In addition, the lower electrode layer 37 and the upper electrode
layer 39 do not need to be connected by, for example, long lead
wiring, thereby achieving a simple structure.
[0054] Since the bump electrode 42 includes the elastic inner resin
43, and the conductive film 44 covering the surface of the inner
resin 43, this configuration can reduce pressure applied between
the pressure chamber-forming plate 29 and the sealing plate 33,
which is to reliably conduct the bump electrode 42 and each
electrode layer, when bonding the pressure chamber-forming plate 29
and the sealing plate 33. This can prevent damage on the pressure
chamber-forming plate 29 or the sealing plate 33. In addition,
since the bump electrode 42 is electrically connected with the
lower electrode layer 37 and the upper electrode layer 39 on the
piezoelectric layer 38, an interval between the piezoelectric
element 32 and the sealing plate 33 can be more reliably
maintained.
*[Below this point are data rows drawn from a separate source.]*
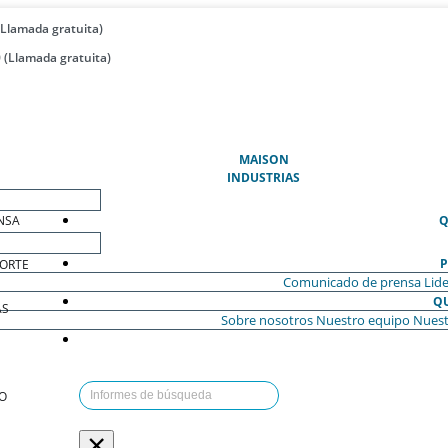
(Llamada gratuita)
 (Llamada gratuita)
(ACTUAL)
MAISON
INDUSTRIAS
NSA
Q
P
ORTE
Comunicado de prensa
Lide
Q
AS
Sobre nosotros
Nuestro equipo
Nuest
O
×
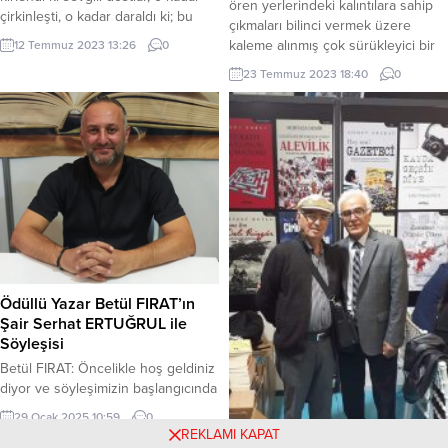
ören yerlerindeki kalıntılara sahip
çirkinleşti, o kadar daraldı ki; bu
çıkmaları bilinci vermek üzere
kirlenmenin, bu çirkinliğin bu
kaleme alınmış çok sürükleyici bir
12 Temmuz 2023 13:26
0
kabalığın önünü eğer ki şiirle
roman. Bu kitabı okurken; tarihi
23 Temmuz 2023 18:40
0
kesemezsek, içimizdeki şiiri
kalıntıların ve sanat eserlerinin (taş
yakalayamazsak, şiirin küllenen
yerinde ağırdır misali) yerinde
ateşini tekrar canlandıramazsak
sergilenmesinin ne anlama
korkarım ki kısa bir zaman sonra;
geldiğini, bu eserlerin nasıl ve
içimizdeki onca cici kuşlar
kimler tarafından kaçırıldığına şahit
kanatlanmayacak,...
oluyorsunuz. İlk bakışta, çocuklara
tarih bilinci kazandırmak...
Ödüllü Yazar Betül FIRAT’ın
Şair Serhat ERTUĞRUL ile
Söyleşisi
Betül FIRAT: Öncelikle hoş geldiniz
diyor ve söyleşimizin başlangıcında
bir iki cümleyle sizi tanımak
29 Ocak 2025 10:59
0
istiyoruz. Serhat Ertuğrul kimdir?
REKLAMI KAPAT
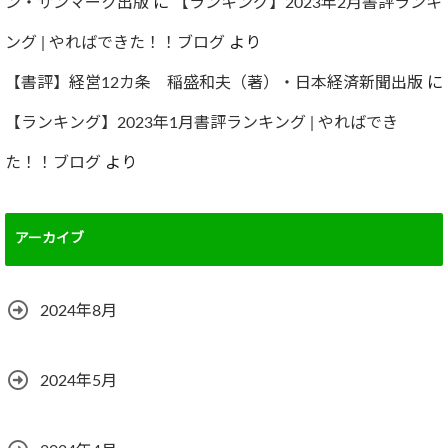
ン・サンマーク出版
に
【ランキング】2023年2月書評ランキ
ング | やればできた！！ブログ
より
【書評】経営12カ条 稲盛和夫（著）・日本経済新聞出版
に
【ランキング】2023年1月書評ランキング | やればでき
た！！ブログ
より
アーカイブ
2024年8月
2024年5月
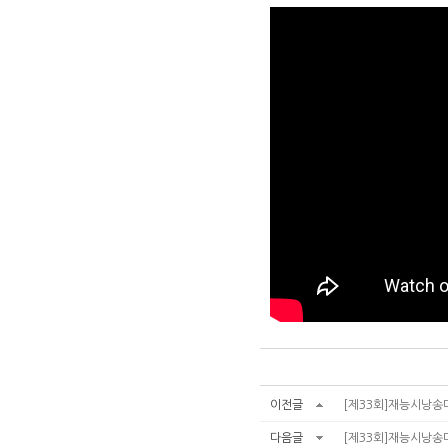
이전글
[제33회]재능시낭송대
다음글
[제33회]재능시낭송대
That is, since the bump electrode 42 is arranged at a
position where a dimension (height) from the surface of the
vibration plate 31 is relatively large (high), an interval between
the piezoelectric element 32 and the sealing plate 33 can be more
reliably maintained. In particular, in the present embodiment,
since the bump electrode 42 is arranged on the metallic layer 40a,
the interval between the piezoelectric element 32 and the sealing
plate 33 can be more reliably maintained. This can reduce
prevention of deformation of the piezoelectric element 32 by the
sealing plate 33. Since the adhesive agent 48 is photosensitive,
the adhesive agent 48 can be accurately disposed at a predetermined
position by performing exposure and development after the adhesive
agent 48 is applied. This can prevent the adhesive agent 48 from
being applied off the position, thereby downsizing the recording
head 3. Specifically, being applied off the predetermined position,
the adhesive agent 48 can avoid interference with other components
included in the actuator unit 14, and can be disposed as close to
the components as possible. Consequently, the actuator unit 14 can
be downsized, and thus the recording head 3 can be downsized.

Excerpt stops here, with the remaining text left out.